You and Wolcott nailed Broder. (Jon Swift penned a classic years ago, too.) Broder had many compatriots in the evil of banal, inaccurate, gutless reporting, but he set the tone. No reporter ever did more to avoid calling things straight, in granting conservatives and Republicans unearned respectability, in gullibly taking at face value crap that Newt Gingrich and other proven scoundrels said. He believed "real" Americans were conservative, and somehow, "bipartisanship" for him always meant, "do whatever the Republicans want." The man's moral compass was so warped he believed that Clinton should resign for lying about a blow job, but Bush shouldn't for lying us into a war. He viewed hippies as radical – but not Bush and Cheney's authoritarian power grabs. The most charitable view of Broder is that his views on how the world worked ossified long ago, and he simply could not write any other narrative, reality be damned. But I think he was far more culpable in his own bland-blind-and-mute performance, beyond even specific faults such as falsely claiming that Muskie cried, and regarding Gerald Ford, who cut a deal to pardon Nixon, as "one of the most decent human beings in Washington." People paid to cover politics have flat-out refused to report on the central storyline of the past 30-50 years, the increasing plutocratic, reckless and insane Republican Party. No one who cared about democracy and good governance could have missed it. And Broder epitomized that willful, eager, desperate ignorance.

Wherever a Mara Liasson called a conservative a "centrist" or "moderate," wherever a Tim Russert treated a warmongering Dick Cheney with doe-eyed innocence, wherever a Peggy Noonan clucked about "civility," a Mark Halperin declared "good news for John McCain" and a Cokie Roberts shouted, "But the Democrats" - that's where you'll find Dave Brode.

Anonymous said...

Wouldn't your judgment of Broder's work as toxic, dishonest and syphilitic be strengthened if you presented, say, one (1) example of something Broder had actually written that merited those epithets -- as opposed to all the secondary commentary you cut-and-pasted?
A purported quote from a piece by Sally Quinn doesn't count. (Unless you want to rest your argument solely on Ms.
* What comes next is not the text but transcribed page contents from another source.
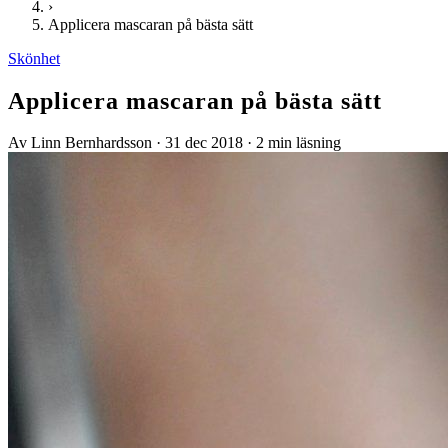
›
Applicera mascaran på bästa sätt
Skönhet
Applicera mascaran på bästa sätt
Av Linn Bernhardsson
·
31 dec 2018
·
2 min läsning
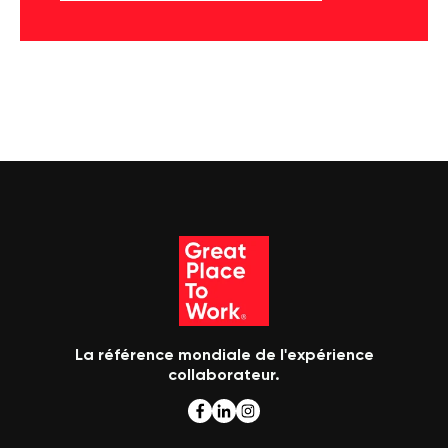
La référence mondiale de l'expérience
collaborateur.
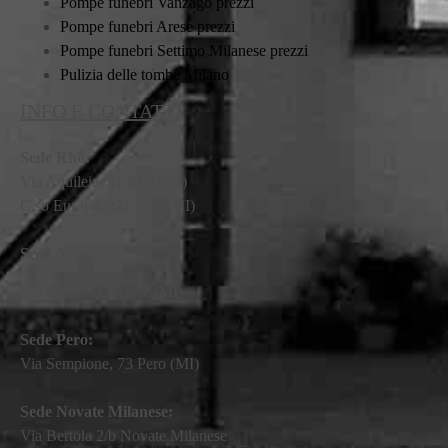
Pompe funebri Vanzago prezzi
Pompe funebri Arese prezzi
Pompe funebri Settimo Milanese prezzi
Pulizia delle tombe Milano
INFO E CONTATTI
Sede Rho:
Via Aquileia, 31 Rho (MI)
C.so Europa, 221 Rho (MI)
Sede Arese:
Via Mattei, 32 Arese (MI)
Sede Pero:
Via Sempione, 73 Pero (MI)
Sede Novate Milanese:
Via Bertola 2/b Novate Milanese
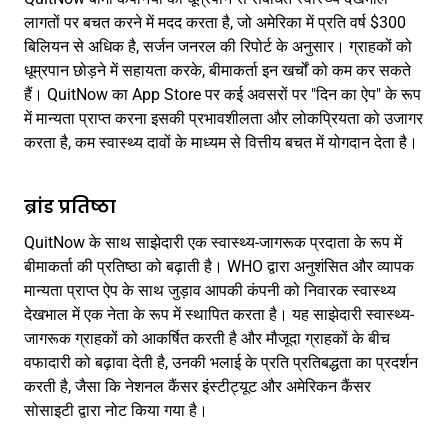
लागतों पर बचत करने में मदद करता है, जो अमेरिका में प्रति वर्ष $300
बिलियन से अधिक है, सर्जन जनरल की रिपोर्ट के अनुसार। ग्राहकों को
धूम्रपान छोड़ने में सहायता करके, बीमाकर्ता इन खर्चों को कम कर सकते
हैं। QuitNow का App Store पर कई अवसरों पर "दिन का ऐप" के रूप
में मान्यता प्राप्त करना इसकी प्रभावशीलता और लोकप्रियता को उजागर
करता है, कम स्वास्थ्य दावों के माध्यम से वित्तीय बचत में योगदान देता है।
ब्रांड प्रतिष्ठा
QuitNow के साथ साझेदारी एक स्वास्थ्य-जागरूक प्रदाता के रूप में
बीमाकर्ता की प्रतिष्ठा को बढ़ाती है। WHO द्वारा अनुशंसित और व्यापक
मान्यता प्राप्त ऐप के साथ जुड़ाव आपकी कंपनी को निवारक स्वास्थ्य
देखभाल में एक नेता के रूप में स्थापित करता है। यह साझेदारी स्वास्थ्य-
जागरूक ग्राहकों को आकर्षित करती है और मौजूदा ग्राहकों के बीच
वफादारी को बढ़ावा देती है, उनकी भलाई के प्रति प्रतिबद्धता का प्रदर्शन
करती है, जैसा कि नेशनल कैंसर इंस्टीट्यूट और अमेरिकन कैंसर
सोसाइटी द्वारा नोट किया गया है।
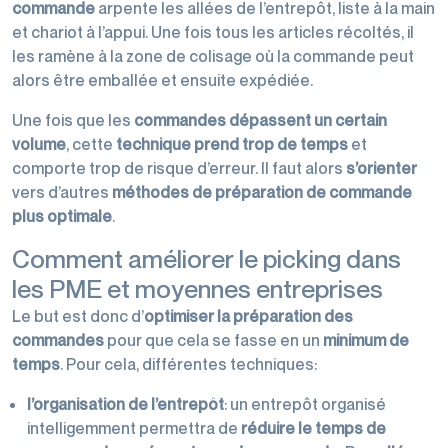
commande
arpente les allées de l’entrepôt, liste à la main
et chariot à l’appui. Une fois tous les articles récoltés, il
les ramène à la zone de colisage où la commande peut
alors être emballée et ensuite expédiée.
Une fois que les
commandes dépassent un certain
volume
, cette
technique
prend trop de temps
et
comporte trop de risque d’erreur. Il faut alors
s’orienter
vers d’autres
méthodes de préparation de commande
plus optimale
.
Comment améliorer le picking dans
les PME et moyennes entreprises
Le but est donc d’
optimiser la préparation des
commandes
pour que cela se fasse en un
minimum de
temps
. Pour cela, différentes techniques:
l’organisation de l’entrepôt
: un entrepôt organisé
intelligemment permettra de
réduire le temps de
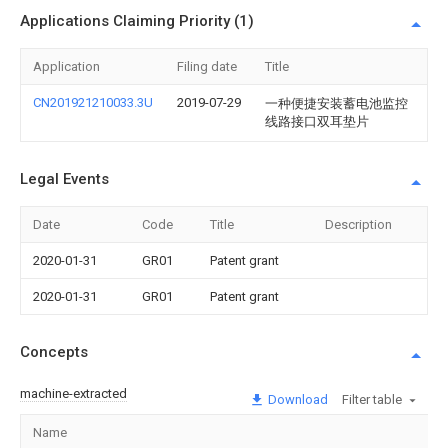
Applications Claiming Priority (1)
Application
Filing date
Title
CN201921210033.3U
2019-07-29
一种便捷安装蓄电池监控
线路接口双耳垫片
Legal Events
Date
Code
Title
Description
2020-01-31
GR01
Patent grant
2020-01-31
GR01
Patent grant
Concepts
machine-extracted
Download
Filter table
Name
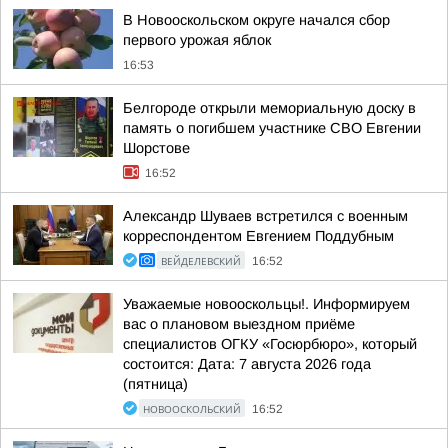
В Новооскольском округе начался сбор
первого урожая яблок
16:53
Белгороде открыли мемориальную доску в
память о погибшем участнике СВО Евгении
Шорстове
16:52
Александр Шуваев встретился с военным
корреспондентом Евгением Поддубным
ВЕЙДЕЛЕВСКИЙ
16:52
Уважаемые новооскольцы!. Информируем
вас о плановом выездном приёме
специалистов ОГКУ «Госюрбюро», который
состоится: Дата: 7 августа 2026 года
(пятница)
НОВООСКОЛЬСКИЙ
16:52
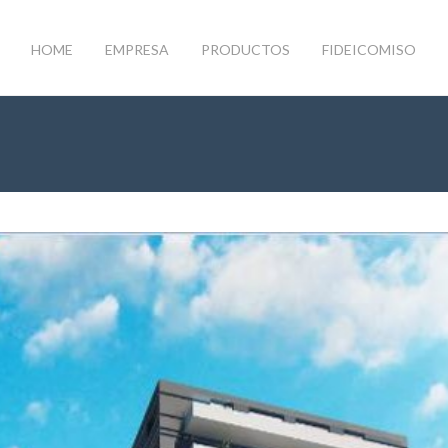
HOME
EMPRESA
PRODUCTOS
FIDEICOMISO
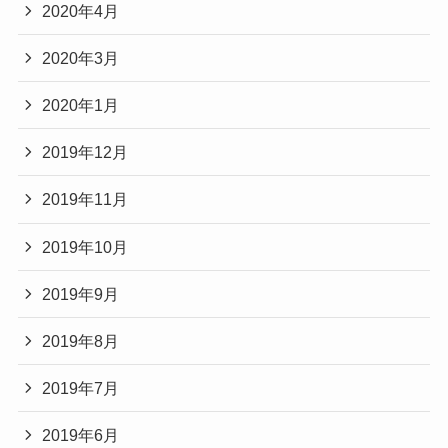
2020年4月
2020年3月
2020年1月
2019年12月
2019年11月
2019年10月
2019年9月
2019年8月
2019年7月
2019年6月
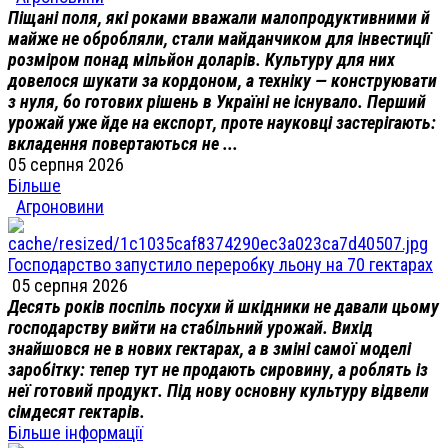
Піщані поля, які роками вважали малопродуктивними й
майже не обробляли, стали майданчиком для інвестиції
розміром понад мільйон доларів. Культуру для них
довелося шукати за кордоном, а техніку — конструювати
з нуля, бо готових рішень в Україні не існувало. Перший
урожай уже йде на експорт, проте науковці застерігають:
вкладення повертаються не ...
05 серпня 2026
Більше
Агроновини
Господарство запустило переробку льону на 70 гектарах
05 серпня 2026
Десять років поспіль посухи й шкідники не давали цьому
господарству вийти на стабільний урожай. Вихід
знайшовся не в нових гектарах, а в зміні самої моделі
заробітку: тепер тут не продають сировину, а роблять із
неї готовий продукт. Під нову основну культуру відвели
сімдесят гектарів.
Більше інформації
Quinn's accuracy.)
You're critiquing someone who wrote thousands of columns and articles. Surely you could have read, analyzed and cited some of his actual syphilitic work?

driftglass said...

I come to bury Caesar
Not to parse him

filabolo said...

"I come to bury Caesar
Not to parse him"

Magnificent!''

Jay Schiavone said...

@ Anonymous: My takeaway from the piece is that the writer assumes that readers of this blog are all too familiar with his Broder's oeuvre. It would be superfluous and depressing to shovel out the more egregious quotes.
"Unless you want to rest your argument solely on Ms. Quinn's accuracy." Since Broder and Quinn worked at the same paper, and since he had ample opportunity to field a corrective response, we may very safely assume that the quote is accurate. As a troll who supports Broder, how did you get permission to impugn the integrity of Sally Quinn? I guess we know why you're anonymous.
As I think back on one of Broder's more pandering, awful profile pieces in which he waxes fondly on a meal of wild quail at Karl Rove's cabin, I can only imagine that now he is eating crow with the real Satan.

ScarabusRedivivus said...

When I remember Broder, it's less from what he wrote than from his regular appearances on television. And I remember his affect more than his words: pompous, patronizing, "I've spoken. Case closed."